An ethnographic history of the impact of oil development on the native people of Alaska's North Slope
The Inupiat of Arctic Alaska
This ethnographic study is based on research that spans thirty years - from 1959 to 1989. The significance of the study is not limited to Alaska or to the Arctic. It extends to all regions of the world where development is taking place.
Although we tend to think of Third World countries as most dramatically caught up in 'development,' western nations are also undergoing dramatic change that involve many of the same dislocation of human populations, reallocation of resources, opportunities, and environment degradation.
New technology associated with National Defense efforts in Arctic countries raise additional concerns for native populations. In the 1960s, a large public outcry opposed Project Chariot's proposed atomic blast at Cape Thompson, located a few miles from the Eskimo village of Point Hope. In the 1970s, nuclear bomb tests conducted by China resulted in an eight-fold increase in radioactive pollution of Alaska lichens, affecting the caribou that ate them, and a year later, the Inupiat subsistence hunters. And the stories continue...

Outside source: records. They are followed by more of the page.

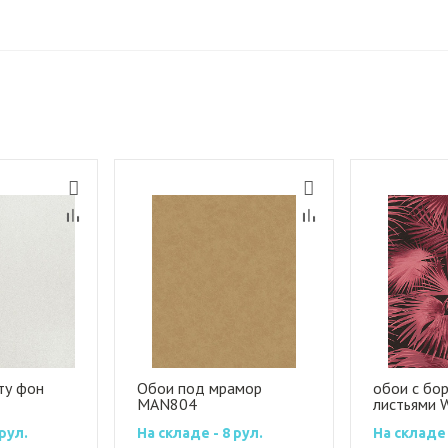
ту фон
Обои под мрамор
обои с бо
MAN804
листьями 
рул.
На складе - 8 рул.
На складе 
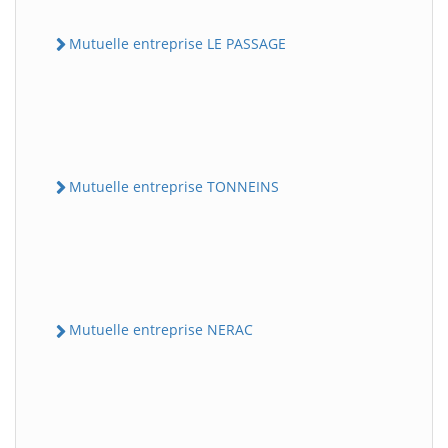
Mutuelle entreprise LE PASSAGE
Mutuelle entreprise TONNEINS
Mutuelle entreprise NERAC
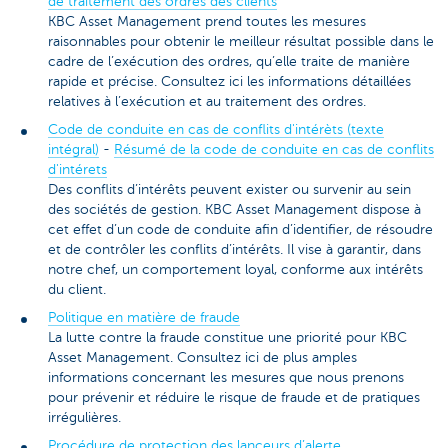
de traitement des ordres des clients
KBC Asset Management prend toutes les mesures
raisonnables pour obtenir le meilleur résultat possible dans le
cadre de l’exécution des ordres, qu’elle traite de manière
rapide et précise. Consultez ici les informations détaillées
relatives à l’exécution et au traitement des ordres.
Code de conduite en cas de conflits d'intérèts (texte
intégral)
-
Résumé de la code de conduite en cas de conflits
d'intérets
Des conflits d’intérêts peuvent exister ou survenir au sein
des sociétés de gestion. KBC Asset Management dispose à
cet effet d’un code de conduite afin d’identifier, de résoudre
et de contrôler les conflits d’intérêts. Il vise à garantir, dans
notre chef, un comportement loyal, conforme aux intérêts
du client.
Politique en matière de fraude
La lutte contre la fraude constitue une priorité pour KBC
Asset Management. Consultez ici de plus amples
informations concernant les mesures que nous prenons
pour prévenir et réduire le risque de fraude et de pratiques
irrégulières.
Procédure de protection des lanceurs d’alerte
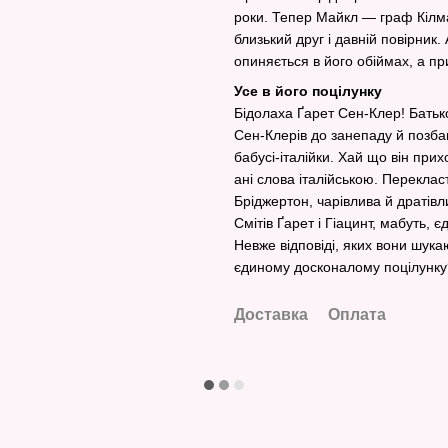
роки. Тепер Майкл — граф Кілмар
близький друг і давній повірник.
опиняється в його обіймах, а при
Усе в його поцілунку
Бідолаха Ґарет Сен-Клер! Батьк
Сен-Клерів до занепаду й позб
бабусі-італійки. Хай що він при
ані слова італійською. Перекла
Бріджертон, чарівлива й дратів
Смітів Ґарет і Гіацинт, мабуть, 
Невже відповіді, яких вони шука
єдиному досконалому поцілунку
Доставка
Оплата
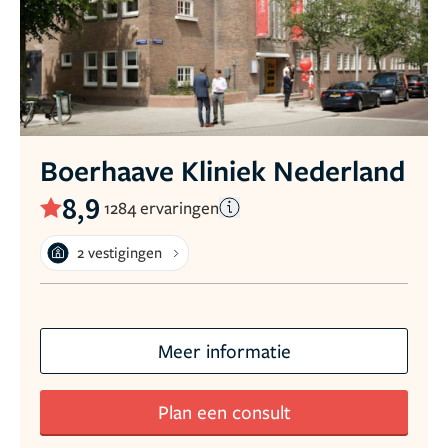
Boerhaave Kliniek Nederland
8,9
1284 ervaringen
2 vestigingen
Meer informatie
Plan een consult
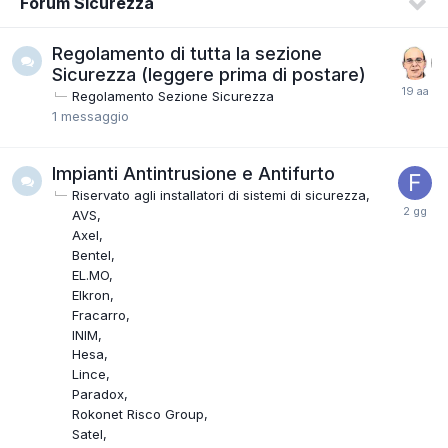
Forum Sicurezza
Regolamento di tutta la sezione
Sicurezza (leggere prima di postare)
Regolamento Sezione Sicurezza
1
messaggio
Impianti Antintrusione e Antifurto
Riservato agli installatori di sistemi di sicurezza
AVS
Axel
Bentel
EL.MO
Elkron
Fracarro
INIM
Hesa
Lince
Paradox
Rokonet Risco Group
Satel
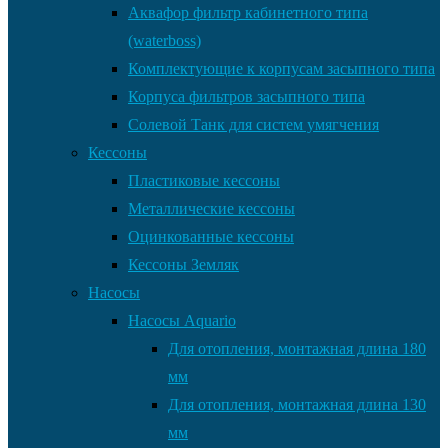
Аквафор фильтр кабинетного типа
(waterboss)
Комплектующие к корпусам засыпного типа
Корпуса фильтров засыпного типа
Солевой Танк для систем умягчения
Кессоны
Пластиковые кессоны
Металлические кессоны
Оцинкованные кессоны
Кессоны Земляк
Насосы
Насосы Aquario
Для отопления, монтажная длина 180
мм
Для отопления, монтажная длина 130
мм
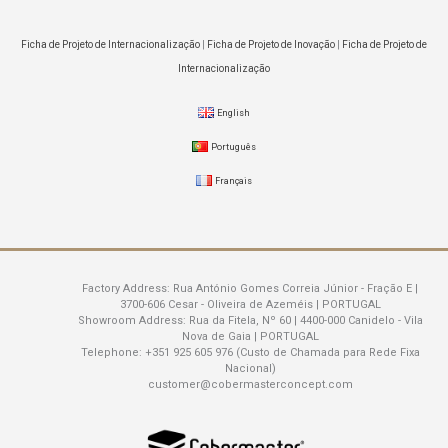
Ficha de Projeto de Internacionalização
|
Ficha de Projeto de Inovação
|
Ficha de Projeto de
Internacionalização
English
Português
Français
Factory Address:
Rua António Gomes Correia Júnior - Fração E |
3700-606 Cesar - Oliveira de Azeméis | PORTUGAL
Showroom Address:
Rua da Fitela, Nº 60 | 4400-000 Canidelo - Vila
Nova de Gaia | PORTUGAL
Telephone:
+351 925 605 976 (Custo de Chamada para Rede Fixa
Nacional)
customer@cobermasterconcept.com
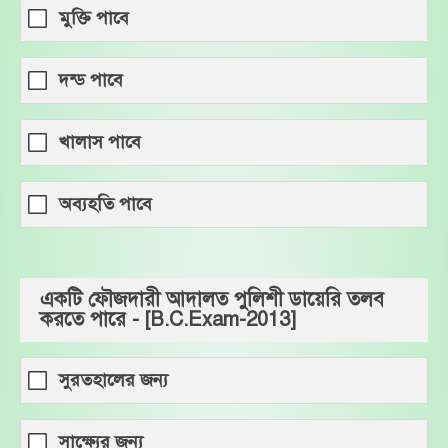
মুক্তি পাবে
দন্ড পাবে
খালাস পাবে
অব্যহতি পাবে
একটি ফৌজদারী আদালত পুলিশী ডায়েরি তলব
করতে পারে - [B.C.Exam-2013]
সুরতহালের জন্য
সাক্ষ্যের জন্য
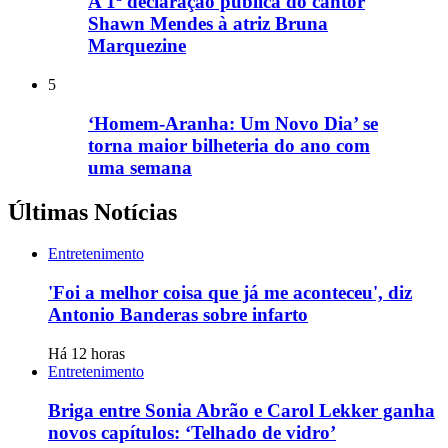
A 1ª declaração pública do cantor
Shawn Mendes à atriz Bruna
Marquezine
5
‘Homem-Aranha: Um Novo Dia’ se
torna maior bilheteria do ano com
uma semana
Últimas Notícias
Entretenimento
'Foi a melhor coisa que já me aconteceu', diz
Antonio Banderas sobre infarto
Há 12 horas
Entretenimento
Briga entre Sonia Abrão e Carol Lekker ganha
novos capítulos: ‘Telhado de vidro’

These are but a few of the issues that are forcing the peoples of the world to re-conceptualize the relationship between their societies - North and South, East and West- and the utilization of nature.
"One day an 'avingaq' decided to venture outside of his hole and assess the rest of the world. When he stood up on his hind legs, lo and behold, to his surprise, he was able to reach the heavens! When he reached down, he felt the ground. When he reached in all directions, he was able to touch the limits of the world. He concluded that he was the largest person on the face of the earth."

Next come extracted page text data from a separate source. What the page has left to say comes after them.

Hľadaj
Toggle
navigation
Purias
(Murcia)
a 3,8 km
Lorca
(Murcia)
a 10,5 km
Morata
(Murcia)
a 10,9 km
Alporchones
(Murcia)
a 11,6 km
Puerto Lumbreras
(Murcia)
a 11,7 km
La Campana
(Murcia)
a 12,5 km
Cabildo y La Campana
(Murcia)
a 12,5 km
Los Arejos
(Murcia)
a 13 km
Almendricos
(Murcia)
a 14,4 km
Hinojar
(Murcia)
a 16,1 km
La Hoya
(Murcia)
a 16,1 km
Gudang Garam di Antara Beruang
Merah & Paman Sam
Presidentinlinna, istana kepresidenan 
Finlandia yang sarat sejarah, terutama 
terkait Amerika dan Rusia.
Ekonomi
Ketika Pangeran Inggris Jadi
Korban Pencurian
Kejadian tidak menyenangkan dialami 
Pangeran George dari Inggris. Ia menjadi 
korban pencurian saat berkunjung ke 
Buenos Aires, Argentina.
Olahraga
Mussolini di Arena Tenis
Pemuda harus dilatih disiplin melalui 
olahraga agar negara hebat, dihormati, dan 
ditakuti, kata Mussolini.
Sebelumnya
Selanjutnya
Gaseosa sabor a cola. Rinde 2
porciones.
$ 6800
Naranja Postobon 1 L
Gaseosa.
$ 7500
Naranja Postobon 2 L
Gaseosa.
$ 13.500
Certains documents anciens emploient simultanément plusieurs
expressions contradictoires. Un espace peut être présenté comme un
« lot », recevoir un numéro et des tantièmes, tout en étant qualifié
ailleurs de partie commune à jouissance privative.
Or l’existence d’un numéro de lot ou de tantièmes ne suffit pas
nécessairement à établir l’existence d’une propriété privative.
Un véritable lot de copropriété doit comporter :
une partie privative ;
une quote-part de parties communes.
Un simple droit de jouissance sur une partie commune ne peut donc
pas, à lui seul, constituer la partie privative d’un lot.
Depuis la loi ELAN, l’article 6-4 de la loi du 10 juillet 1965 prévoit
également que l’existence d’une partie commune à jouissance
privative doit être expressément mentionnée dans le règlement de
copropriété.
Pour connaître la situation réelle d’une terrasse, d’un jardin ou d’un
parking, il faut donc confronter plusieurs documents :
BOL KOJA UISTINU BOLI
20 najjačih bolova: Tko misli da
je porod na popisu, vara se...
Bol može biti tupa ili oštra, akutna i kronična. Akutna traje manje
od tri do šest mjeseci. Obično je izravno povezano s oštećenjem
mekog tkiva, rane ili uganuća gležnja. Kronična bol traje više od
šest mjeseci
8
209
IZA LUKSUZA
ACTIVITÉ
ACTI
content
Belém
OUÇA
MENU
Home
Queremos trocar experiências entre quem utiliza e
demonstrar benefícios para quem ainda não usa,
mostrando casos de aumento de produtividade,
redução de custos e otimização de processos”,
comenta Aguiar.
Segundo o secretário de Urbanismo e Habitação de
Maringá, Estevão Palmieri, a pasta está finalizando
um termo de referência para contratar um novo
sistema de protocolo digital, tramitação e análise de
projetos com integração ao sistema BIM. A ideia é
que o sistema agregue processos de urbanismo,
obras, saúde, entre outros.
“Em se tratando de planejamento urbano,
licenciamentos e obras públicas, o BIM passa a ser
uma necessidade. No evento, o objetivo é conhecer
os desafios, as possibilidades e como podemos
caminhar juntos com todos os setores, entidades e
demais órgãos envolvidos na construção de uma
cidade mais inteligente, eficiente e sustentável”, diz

"In reality, the poor mouse has surfaced from his hole in the ground into an old Inupiaq boot sole turned upside down! The top of his heaven was the sole of the 'atungak' and the outer limits of his world were the sides of the 'atungak.'"
Edna Ahgeak MacLean, Inupiaq
"Like the avingaq mouse, we too need to reevaluate our relation to the world around us. Today, nature is largely viewed as a commodity among other commodities to be protected as long as it doesn't impede the achievement of material fulfillment or national defense. Underlying this message is the view that once nature is controlled by science, it becomes an object of human satisfaction. If one holds such a belief, the only remaining question is how effective science can be in supplying us with these satisfactions."

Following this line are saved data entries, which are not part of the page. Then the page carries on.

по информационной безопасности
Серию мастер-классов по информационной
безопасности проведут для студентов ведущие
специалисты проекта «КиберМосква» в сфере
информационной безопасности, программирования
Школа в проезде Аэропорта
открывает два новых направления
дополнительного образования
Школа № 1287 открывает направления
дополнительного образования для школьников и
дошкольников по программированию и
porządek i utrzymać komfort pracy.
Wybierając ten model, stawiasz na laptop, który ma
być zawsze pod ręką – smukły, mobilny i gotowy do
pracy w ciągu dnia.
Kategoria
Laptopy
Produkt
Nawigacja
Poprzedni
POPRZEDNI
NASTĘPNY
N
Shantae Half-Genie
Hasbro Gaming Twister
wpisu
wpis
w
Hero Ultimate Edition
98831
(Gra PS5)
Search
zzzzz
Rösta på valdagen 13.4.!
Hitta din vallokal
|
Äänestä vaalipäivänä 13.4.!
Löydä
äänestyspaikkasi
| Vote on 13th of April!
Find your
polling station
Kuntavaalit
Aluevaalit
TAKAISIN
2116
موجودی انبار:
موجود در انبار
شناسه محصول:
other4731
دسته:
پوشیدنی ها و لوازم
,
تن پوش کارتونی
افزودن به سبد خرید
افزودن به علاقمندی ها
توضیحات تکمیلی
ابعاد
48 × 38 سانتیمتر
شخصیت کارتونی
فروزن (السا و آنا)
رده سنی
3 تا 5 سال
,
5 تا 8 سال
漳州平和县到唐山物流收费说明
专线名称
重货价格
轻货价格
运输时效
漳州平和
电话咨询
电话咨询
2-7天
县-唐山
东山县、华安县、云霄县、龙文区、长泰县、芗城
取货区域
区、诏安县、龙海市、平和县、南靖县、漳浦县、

"Yet, the problem of supply is not meaningful in and of itself. It only becomes so when seen in relation to demand and need. Hence, two major problems facing the world today - one concerned with the formidable unequal distribution of productive wealth among the world's peoples; and the other with environmental deterioration - are conjoined. In seeking a resolution of these problems we face the ultimate challenge of development."